- Kekai in 1976
- Born: Albert Kekai November 11, 1920 Honolulu, Hawaii, U.S.
- Died: May 13, 2016 (aged 95) Honolulu, Hawaii, U.S.
- Years active: c. 1925–2016
- Known for: Surfing
- Awards: Surfers' Hall of Fame (2012)

= Rabbit Kekai =

American surfer

Albert "Rabbit" Kekai (November 11, 1920 - May 13, 2016) was an American surfer and one of the original innovators of modern surfing. He was a dominant master of the sport in the 1930s, 1940s, and 1950s, and was also a winner of the Peruvian and Makaha International titles.

==Early life==

===Learning to surf===
Kekai was born in Honolulu, Hawaii, in 1920, and lived with his five siblings and parents near the shore at Waikiki. He first surfed at the age of three when his uncle, a lifeguard, began to teach him how to surf, and by the age of five, Kekai was surfing on his own. As surfing became a bigger part of his life, the boy looked to role models like Duke Kahanamoku, who instructed the ten-year-old Kekai in surfing and outrigger canoeing.

===Teenage years===
Although surfing was consuming more of his life as he grew older, Kekai managed to concentrate on his school work and excelled academically. He was offered athletic scholarships to attend college, but chose to enter the workforce after high school, and earned a living on and off the beach through numerous odd jobs.

By the mid-1930s, Kekai had risen in the ranks of surfing devotees as he innovated drop-knee bottom turns and hotdogging on shortboards, and surfed on finless boards called "hot curls". He is often mentioned as having been the top hot curl wave rider of his day. At this time he also began surfing on the North Shore, which is still a popular world-class surf spot.

==Prime surfing years==

===Duty in World War II===
Like most young American men of the time, Kekai served in the military during World War II, and was fortunate to be stationed in Haleiwa on the North Shore for part of his service. Not wanting to let his surfing skills deteriorate, Kekai would surf after finishing his duties for the day. He worked on the Underwater Demolition Teams, or UDTs, that operated in the Pacific Theatre deploying depth charges to destroy Japanese ships and clear the way for American troops to capture the Federated States of Micronesia from Japan. After serving three years, Kekai was discharged from the Navy. He returned to Honolulu and worked in construction and as a longshoreman.

===Return to surfing===
Kekai was one of the founding members of the Waikiki Surf Club and helped it win numerous surfing championships and canoe races; he also won numerous international surfing titles independently.

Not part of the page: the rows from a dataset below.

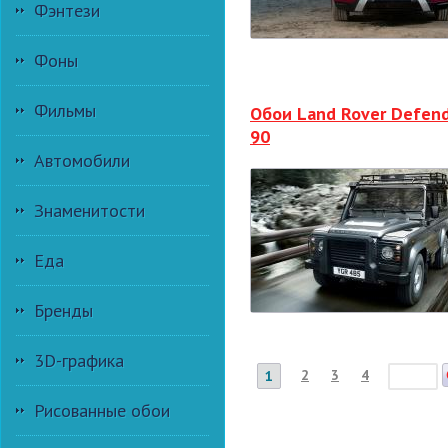
Фэнтези
Фоны
Фильмы
Обои Land Rover Defen
90
Автомобили
Знаменитости
Еда
Бренды
3D-графика
2
3
4
1
Рисованные обои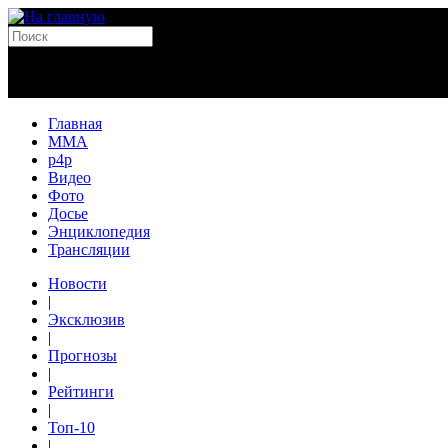
Главная
MMA
p4p
Видео
Фото
Досье
Энциклопедия
Трансляции
Новости
|
Эксклюзив
|
Прогнозы
|
Рейтинги
|
Топ-10
|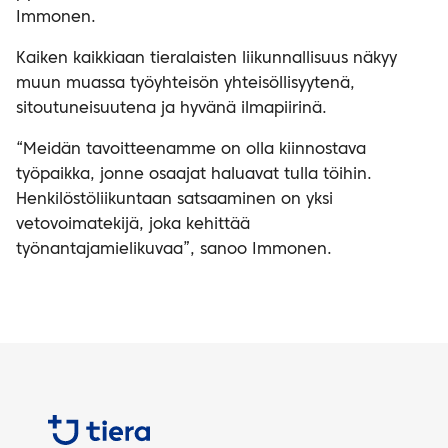
Immonen.
Kaiken kaikkiaan tieralaisten liikunnallisuus näkyy
muun muassa työyhteisön yhteisöllisyytenä,
sitoutuneisuutena ja hyvänä ilmapiirinä.
“Meidän tavoitteenamme on olla kiinnostava
työpaikka, jonne osaajat haluavat tulla töihin.
Henkilöstöliikuntaan satsaaminen on yksi
vetovoimatekijä, joka kehittää
työnantajamielikuvaa”, sanoo Immonen.
Tiera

By the 1950s, Kekai made a point of passing on the surfing techniques he had acquired over the years to a younger generation, including Joey Cabell, Donald Takayama, Harold Iggy and many others. He also catered to celebrities who visited Hawaii on vacation, teaching them the basics of the ancient sport.

==Later years==

Rabbit Kekai (center) with some of the children who competed in the 2009 Rabbit Kekai Keiki Surf Contest.

Rabbit Kekai was married and a great-grandfather, remaining an avid surfer until his death.

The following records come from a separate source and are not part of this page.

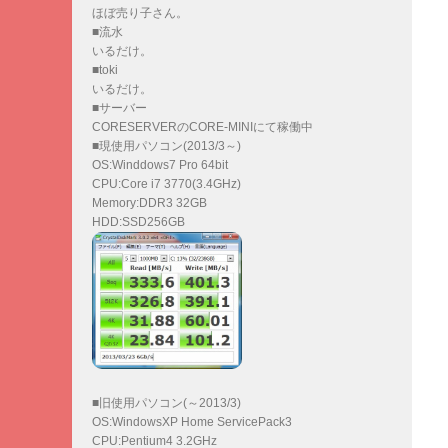
ほぼ売り子さん。
■流水
いるだけ。
■toki
いるだけ。
■サーバー
CORESERVERのCORE-MINIにて稼働中
■現使用パソコン(2013/3～)
OS:Winddows7 Pro 64bit
CPU:Core i7 3770(3.4GHz)
Memory:DDR3 32GB
HDD:SSD256GB
■旧使用パソコン(～2013/3)
OS:WindowsXP Home ServicePack3
CPU:Pentium4 3.2GHz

The Rabbit Kekai Keiki Surf Contest was held every year at Waikiki Beach to promote surfing for Hawaii's children (keiki means "child" or "little kid" in the Hawaiian language). Kekai attended the contests and presented the prizes to the winners.

In August 2012, Kekai was inducted into the Surfers' Hall of Fame in Huntington Beach, California.

Kekai died on May 13, 2016, at Leahi Hospital in Honolulu. He was 95.